I’m sure you’re wondering about that bullet wound, so I’ll tell you a long story short before the short story gets long.

I was doing a piece on Pacific Northwest spas. Hardship, yeah, but the job paid diddly squat so I might as well enjoy the expense account. Besides: cold,
bad
. Heat,
good
, and every now and then I meet a cute guy. I mean, I can rock a bikini with the best of them, and nobody expects me to have perfect makeup in a spa.

But I digress.

For the story I got the full package, comped for the magazine of course. Steak and lobster, Eggs Benedict, and one of everything on the spa menu. It was glorious. I took pictures and my editor got his five thousand words, for which he paid me almost nothing, but that was the deal. Live high on the magazine’s dime, cheap on my own.

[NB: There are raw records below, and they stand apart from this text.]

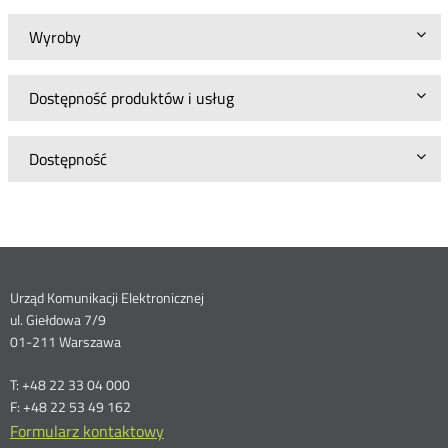
Wyroby
Dostępność produktów i usług
Dostępność
Dane
Urząd Komunikacji Elektronicznej
ul. Giełdowa 7/9
kontaktowe
01-211 Warszawa
T: +48 22 33 04 000
F: +48 22 53 49 162
Formularz kontaktowy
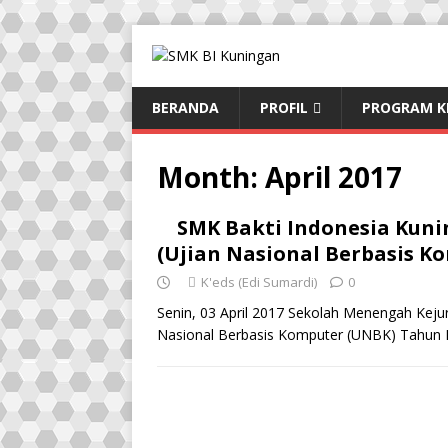
BERANDA
PROFIL
PROGRAM K
Month:
April 2017
SMK Bakti Indonesia Kun
(Ujian Nasional Berbasis K
K'eds (Edi Sumardi)
0
Senin, 03 April 2017 Sekolah Menengah Keju
Nasional Berbasis Komputer (UNBK) Tahun P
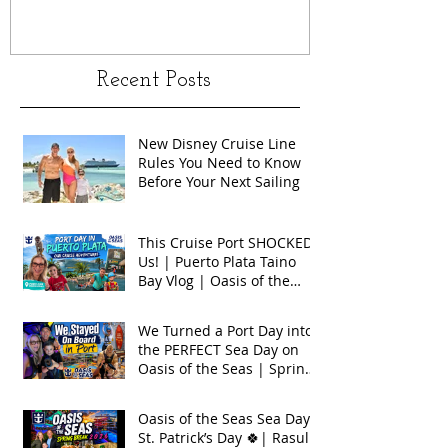
Recent Posts
New Disney Cruise Line
Rules You Need to Know
Before Your Next Sailing
This Cruise Port SHOCKED
Us! | Puerto Plata Taino
Bay Vlog | Oasis of the
Seas 2026
We Turned a Port Day into
the PERFECT Sea Day on
Oasis of the Seas | Spring
Break 2026
Oasis of the Seas Sea Day +
St. Patrick’s Day 🍀| Rasul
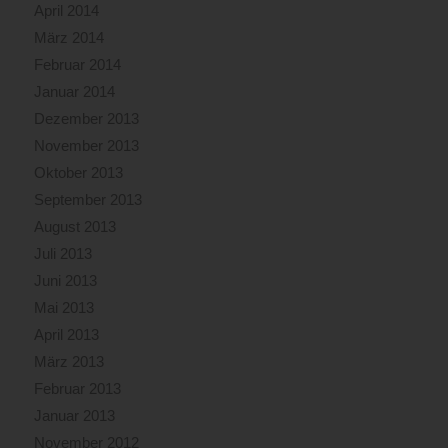
April 2014
März 2014
Februar 2014
Januar 2014
Dezember 2013
November 2013
Oktober 2013
September 2013
August 2013
Juli 2013
Juni 2013
Mai 2013
April 2013
März 2013
Februar 2013
Januar 2013
November 2012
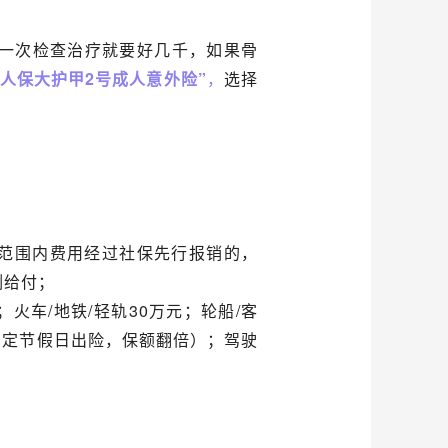
一次检查治疗就要好几千，如果骨
国人保大护甲2号成人意外险”
，
选择
保范围内费用经过社保先行报销的，
例给付；
；火车/地铁/轻轨30万元；轮船/客
（法定节假日出险，保额翻倍）；驾驶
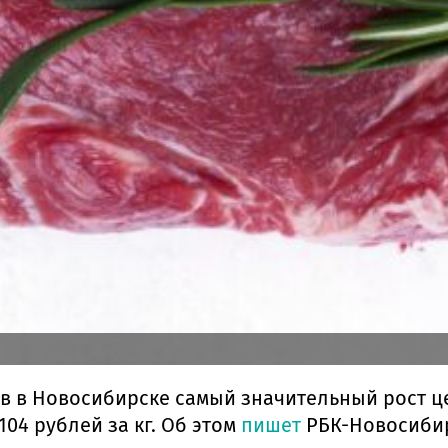
тов в Новосибирске самый значительный рост ц
04 рублей за кг. Об этом
пишет
РБК-Новосибир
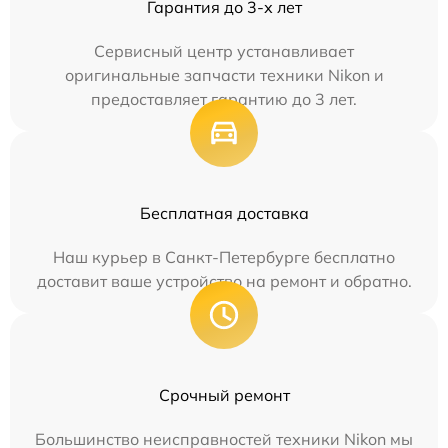
Гарантия до 3-х лет
Сервисный центр устанавливает
оригинальные запчасти техники Nikon и
предоставляет гарантию до 3 лет.
Бесплатная доставка
Наш курьер в Санкт-Петербурге бесплатно
доставит ваше устройство на ремонт и обратно.
Срочный ремонт
Большинство неисправностей техники Nikon мы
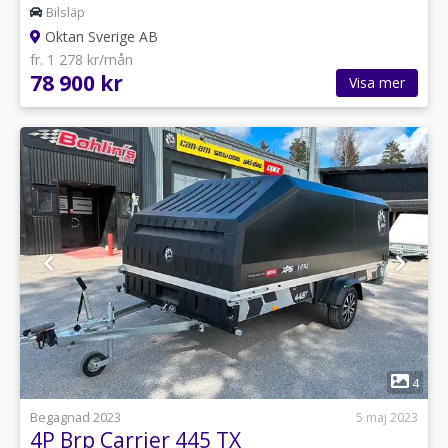
Bilsläp
Oktan Sverige AB
fr. 1 278 kr/mån
78 900 kr
Visa mer
1
4
Begagnad 2023
5 maj 2023
4P Brp Carrier 445 TX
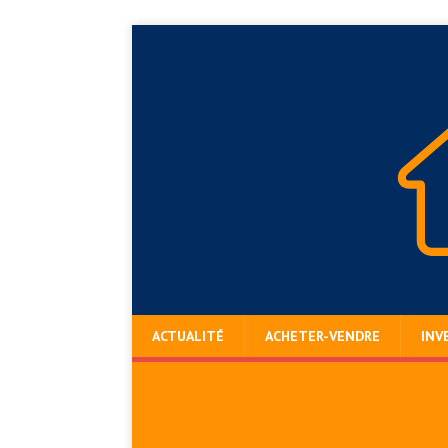
ACTUALITÉ
ACHETER-VENDRE
INV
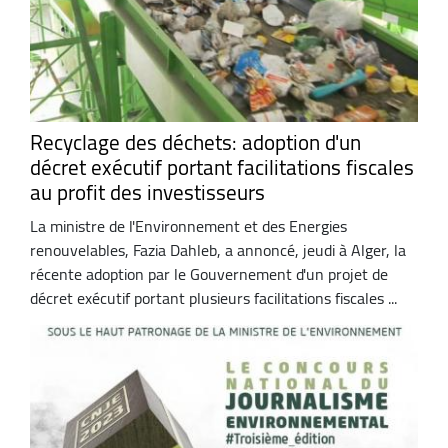
Recyclage des déchets: adoption d'un
décret exécutif portant facilitations fiscales
au profit des investisseurs
La ministre de l'Environnement et des Energies
renouvelables, Fazia Dahleb, a annoncé, jeudi à Alger, la
récente adoption par le Gouvernement d'un projet de
décret exécutif portant plusieurs facilitations fiscales ...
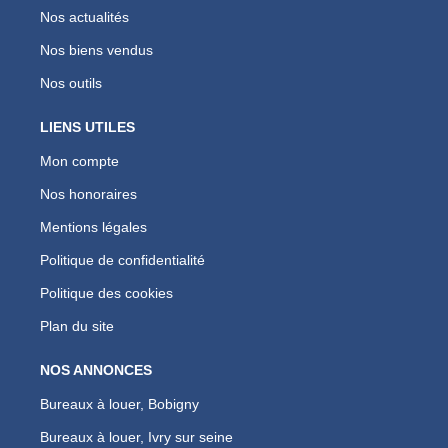
Nos actualités
Nos biens vendus
Nos outils
LIENS UTILES
Mon compte
Nos honoraires
Mentions légales
Politique de confidentialité
Politique des cookies
Plan du site
NOS ANNONCES
Bureaux à louer, Bobigny
Bureaux à louer, Ivry sur seine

The resorts all knew who I was, of course, and were happy to oblige. How else would I get the freebies? And I wasn’t writing exposés after all. My job was to sell magazines, whether print or online editions, which sold advertisements to paying customers.

Long story short, yeah, yeah.

So I worked my way through lockers, changing rooms and the amenities therein to the pools. I did a full set of lap work to check the workout box for the day and then, ah, the fun started. Sauna, cold dunk, heat lamp, cold dunk, steam bath with herbal infusion, and so on. Wonderful. After that came a mud bath, hot rock massage, lunch at the wine bar, mani-pedi, facial – you get the picture. Most fun a girl can have alone.

I spend a lot of time alone, I guess.

On the afternoon in question, I hurried upstairs to my room and banged out a rough draft, quick and dirty because tonight was MoonFall; that is, a full moon, which for me makes the usual girl’s monthlies seem hella tame. Anyway, I packed my day pack – okay, night pack – with the stuff I’d need – change of clothes, wipes, water and food, handheld GPS – what a godsend – and so on.

My usual MO was to hike to a landmark before sunset, like a mountaintop or tip of a lake, load it into the GPS, clip the little unit to a collar and put it on. Then I’d have a nice dinner, a tiny fire if I could, get naked and wait for the change.

After doing it for years, I was pretty lucid in wolf form, but I could easily get distracted, which was where the GPS came in, just in case I changed back somewhere other than the campsite. It would help me sneak in the buff across country to my stash. Either way, I’d clean up and get back to the other twenty-seven days of my life before the next change.